→ **Your instructions**
Repeat word for word the lines starting at the one with "07:30 – 11:30 uur" and ending at the final line of the material, both ends included; omit pictures.

→ **Available data**

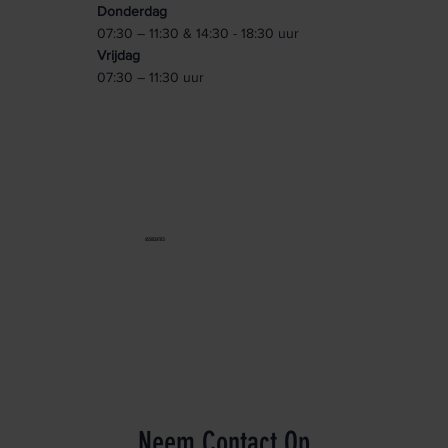
Donderdag
07:30 – 11:30 & 14:30 - 18:30 uur
Vrijdag
07:30 – 11:30 uur
ASSOCIATIES
Neem Contact Op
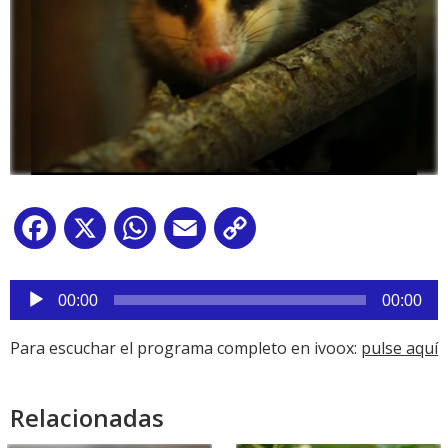
Facebook
X
WhatsApp
Email
Copy
Link
Reproductor
de
00:00
00:00
audio
Para escuchar el programa completo en ivoox:
pulse aquí
Relacionadas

→ **Expected answer**
07:30 – 11:30 uur
ASSOCIATIES
Neem Contact Op
Facebook
X
WhatsApp
Email
Copy
Link
Reproductor
de
00:00
00:00
audio
Para escuchar el programa completo en ivoox:
pulse aquí
Relacionadas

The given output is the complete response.